The problem: Search the data below for "Niederlassungserlaubnis"; list each line that holds it.

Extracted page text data
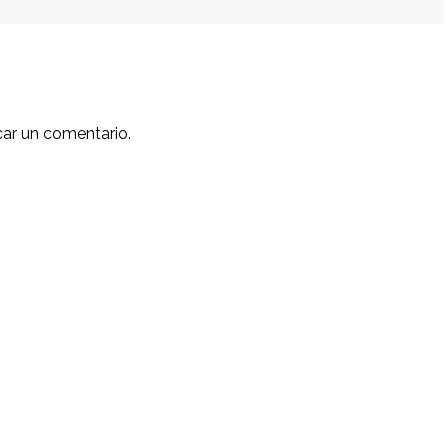
car un comentario.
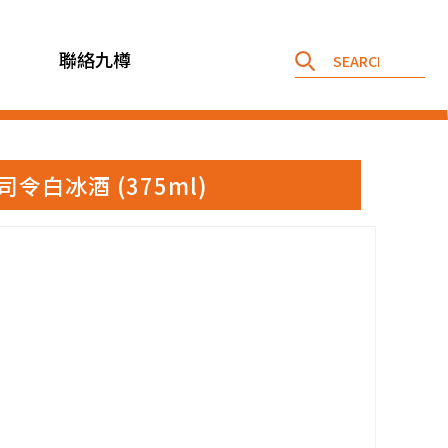
聯絡九樽
精選雷司令白冰酒 (375ml)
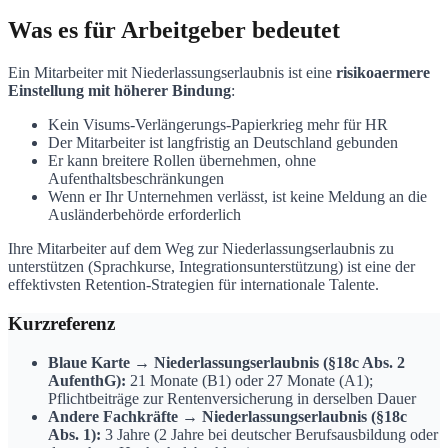
Was es für Arbeitgeber bedeutet
Ein Mitarbeiter mit Niederlassungserlaubnis ist eine
risikoaermere
Einstellung mit höherer Bindung
:
Kein Visums-Verlängerungs-Papierkrieg mehr für HR
Der Mitarbeiter ist langfristig an Deutschland gebunden
Er kann breitere Rollen übernehmen, ohne
Aufenthaltsbeschränkungen
Wenn er Ihr Unternehmen verlässt, ist keine Meldung an die
Ausländerbehörde erforderlich
Ihre Mitarbeiter auf dem Weg zur Niederlassungserlaubnis zu
unterstützen (Sprachkurse, Integrationsunterstützung) ist eine der
effektivsten Retention-Strategien für internationale Talente.
Kurzreferenz
Blaue Karte → Niederlassungserlaubnis (§18c Abs. 2
AufenthG):
21 Monate (B1) oder 27 Monate (A1);
Pflichtbeiträge zur Rentenversicherung in derselben Dauer
Andere Fachkräfte → Niederlassungserlaubnis (§18c
Abs. 1):
3 Jahre (2 Jahre bei deutscher Berufsausbildung oder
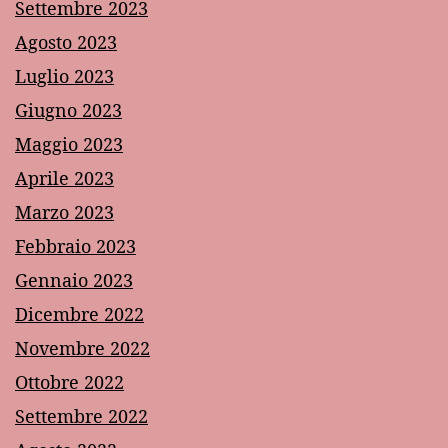
Settembre 2023
Agosto 2023
Luglio 2023
Giugno 2023
Maggio 2023
Aprile 2023
Marzo 2023
Febbraio 2023
Gennaio 2023
Dicembre 2022
Novembre 2022
Ottobre 2022
Settembre 2022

Task response:
Ein Mitarbeiter mit Niederlassungserlaubnis ist eine
Ihre Mitarbeiter auf dem Weg zur Niederlassungserlaubnis zu
Blaue Karte → Niederlassungserlaubnis (§18c Abs. 2
Andere Fachkräfte → Niederlassungserlaubnis (§18c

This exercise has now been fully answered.